So you have a network forensics solution that is able to capture and store terabytes of packets? Presumably, this represents days of network traffic. Tell me, how long will it take to find the needle in the haystack? No, don’t rely on the product’s marketing literature. Those figures are usually contrived to represent a perfect and best case scenario. Rather, give it a real-world test and see how the numbers work for your situation.
For example, assuming you have a few days of recorded packets from a 10 Gig network, how long will it take to find the number of times an obscure IP address traversed your network in the last 72 hour? In terms of time, if your solution takes just as long (or longer) to find the packets as it took to capture, then is it really a solution? More importantly, if you are an incident responder, would you find this response time acceptable?

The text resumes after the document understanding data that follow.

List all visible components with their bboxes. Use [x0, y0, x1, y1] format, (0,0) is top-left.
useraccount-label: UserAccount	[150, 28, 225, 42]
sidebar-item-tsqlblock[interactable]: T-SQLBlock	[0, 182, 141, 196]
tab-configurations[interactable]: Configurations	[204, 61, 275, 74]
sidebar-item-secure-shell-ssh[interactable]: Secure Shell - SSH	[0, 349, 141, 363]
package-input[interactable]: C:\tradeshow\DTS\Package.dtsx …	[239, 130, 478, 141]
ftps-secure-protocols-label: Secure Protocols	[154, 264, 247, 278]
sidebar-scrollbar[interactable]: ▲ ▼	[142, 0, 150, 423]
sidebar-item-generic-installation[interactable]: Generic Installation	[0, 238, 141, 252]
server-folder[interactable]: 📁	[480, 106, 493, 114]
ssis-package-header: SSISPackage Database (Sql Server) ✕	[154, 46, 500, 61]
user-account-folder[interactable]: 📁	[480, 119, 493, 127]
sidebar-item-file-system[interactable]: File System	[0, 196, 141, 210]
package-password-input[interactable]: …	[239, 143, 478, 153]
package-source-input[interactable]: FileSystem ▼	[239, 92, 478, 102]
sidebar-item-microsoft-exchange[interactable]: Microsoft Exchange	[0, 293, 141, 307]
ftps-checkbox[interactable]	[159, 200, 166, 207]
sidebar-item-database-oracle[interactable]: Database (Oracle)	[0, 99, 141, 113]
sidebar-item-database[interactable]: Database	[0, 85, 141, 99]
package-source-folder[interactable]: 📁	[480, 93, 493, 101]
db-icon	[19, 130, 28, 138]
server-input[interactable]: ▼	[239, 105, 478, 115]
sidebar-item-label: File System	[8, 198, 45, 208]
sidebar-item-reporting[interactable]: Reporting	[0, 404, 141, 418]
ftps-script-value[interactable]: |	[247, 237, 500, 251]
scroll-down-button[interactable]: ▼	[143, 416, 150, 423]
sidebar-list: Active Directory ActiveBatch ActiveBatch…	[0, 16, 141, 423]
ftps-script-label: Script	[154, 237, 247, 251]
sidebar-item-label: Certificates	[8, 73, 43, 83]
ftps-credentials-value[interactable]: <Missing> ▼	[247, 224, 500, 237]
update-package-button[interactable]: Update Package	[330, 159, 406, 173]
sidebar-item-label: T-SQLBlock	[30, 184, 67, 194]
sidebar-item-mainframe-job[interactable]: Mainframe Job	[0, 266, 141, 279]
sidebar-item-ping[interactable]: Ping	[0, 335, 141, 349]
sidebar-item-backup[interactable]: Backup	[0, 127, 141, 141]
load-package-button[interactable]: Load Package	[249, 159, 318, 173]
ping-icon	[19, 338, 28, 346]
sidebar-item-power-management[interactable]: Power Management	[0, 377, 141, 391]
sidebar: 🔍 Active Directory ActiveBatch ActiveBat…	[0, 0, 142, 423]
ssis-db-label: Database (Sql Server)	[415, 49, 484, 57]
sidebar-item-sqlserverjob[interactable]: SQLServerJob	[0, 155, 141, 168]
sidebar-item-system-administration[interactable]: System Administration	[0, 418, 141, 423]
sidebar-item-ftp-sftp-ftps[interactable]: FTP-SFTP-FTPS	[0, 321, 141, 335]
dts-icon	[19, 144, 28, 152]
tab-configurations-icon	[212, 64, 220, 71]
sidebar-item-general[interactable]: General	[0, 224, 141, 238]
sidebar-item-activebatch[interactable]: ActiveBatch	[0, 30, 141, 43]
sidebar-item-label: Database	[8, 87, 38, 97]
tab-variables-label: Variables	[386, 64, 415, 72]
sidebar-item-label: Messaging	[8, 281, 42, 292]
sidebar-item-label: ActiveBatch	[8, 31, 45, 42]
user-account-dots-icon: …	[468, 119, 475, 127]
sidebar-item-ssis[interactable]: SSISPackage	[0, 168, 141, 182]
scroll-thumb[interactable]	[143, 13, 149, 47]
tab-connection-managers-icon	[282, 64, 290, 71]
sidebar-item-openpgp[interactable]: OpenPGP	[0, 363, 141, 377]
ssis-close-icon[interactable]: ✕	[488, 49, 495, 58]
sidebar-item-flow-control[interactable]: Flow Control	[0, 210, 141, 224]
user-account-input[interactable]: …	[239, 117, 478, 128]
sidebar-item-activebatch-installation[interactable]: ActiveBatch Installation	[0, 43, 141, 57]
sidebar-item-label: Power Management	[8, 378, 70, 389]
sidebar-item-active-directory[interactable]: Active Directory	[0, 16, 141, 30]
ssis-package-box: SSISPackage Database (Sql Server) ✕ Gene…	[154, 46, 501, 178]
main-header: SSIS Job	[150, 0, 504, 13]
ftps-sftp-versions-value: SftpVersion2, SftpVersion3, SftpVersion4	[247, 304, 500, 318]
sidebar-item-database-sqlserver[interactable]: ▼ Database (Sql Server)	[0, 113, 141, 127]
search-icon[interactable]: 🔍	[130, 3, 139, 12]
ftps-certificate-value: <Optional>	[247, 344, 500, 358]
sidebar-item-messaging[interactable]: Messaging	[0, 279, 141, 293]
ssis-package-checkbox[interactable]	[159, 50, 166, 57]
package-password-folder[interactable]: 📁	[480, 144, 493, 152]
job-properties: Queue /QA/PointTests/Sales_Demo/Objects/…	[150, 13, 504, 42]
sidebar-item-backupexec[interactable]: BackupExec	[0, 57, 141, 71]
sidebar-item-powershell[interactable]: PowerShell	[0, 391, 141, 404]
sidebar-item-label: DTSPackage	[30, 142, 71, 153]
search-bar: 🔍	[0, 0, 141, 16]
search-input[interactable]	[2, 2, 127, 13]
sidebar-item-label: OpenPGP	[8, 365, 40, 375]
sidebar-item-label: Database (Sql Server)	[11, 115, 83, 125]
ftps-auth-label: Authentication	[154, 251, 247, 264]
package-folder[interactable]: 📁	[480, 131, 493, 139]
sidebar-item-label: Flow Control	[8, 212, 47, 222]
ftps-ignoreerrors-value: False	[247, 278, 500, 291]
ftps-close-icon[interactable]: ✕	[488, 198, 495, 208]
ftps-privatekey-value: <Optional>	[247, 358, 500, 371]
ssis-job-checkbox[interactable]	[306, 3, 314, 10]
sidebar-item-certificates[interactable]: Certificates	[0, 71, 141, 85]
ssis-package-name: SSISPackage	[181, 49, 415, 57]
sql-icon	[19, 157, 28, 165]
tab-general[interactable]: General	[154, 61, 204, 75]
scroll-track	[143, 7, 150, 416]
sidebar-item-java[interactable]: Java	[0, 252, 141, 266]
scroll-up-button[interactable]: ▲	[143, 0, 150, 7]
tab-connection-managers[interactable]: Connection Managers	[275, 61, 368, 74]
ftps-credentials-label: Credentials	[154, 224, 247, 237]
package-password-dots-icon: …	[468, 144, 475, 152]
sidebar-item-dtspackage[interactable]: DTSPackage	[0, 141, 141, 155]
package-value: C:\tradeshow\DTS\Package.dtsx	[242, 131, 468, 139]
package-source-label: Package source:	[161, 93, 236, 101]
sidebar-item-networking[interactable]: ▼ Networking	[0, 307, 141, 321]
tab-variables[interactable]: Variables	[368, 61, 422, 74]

One of my favorite explanations about Big Data goes something like this:
Big Data is about strategy. It is about being able to process a colossal amount of data within a desirable time frame.
I couldn’t agree more — especially when it comes to capturing terabytes, even petabytes, of network traffic. Packet capture is the epitome of Big Data. By definition it is high velocity, high volume, and high variety. Therefore, finding the “needle in the haystack” is a colossal challenge that requires a solid strategy.
We recently had a large enterprise customer place one of our packet capture probes along side their legacy solution. They wanted to compare the relative performance between the two “big data” solutions by applying the use case mentioned above. The incumbent took over 16 hours to complete the query. In contrast, our solution took less than a minute to complete the same query — while capturing at 10Gbps.
Yep, most certainly, not all Big Data solutions are the same. It’s definitely about strategy. How good is your vendor’s Big Data strategy? A quick way to find out is to apply a “needle in the haystack” test.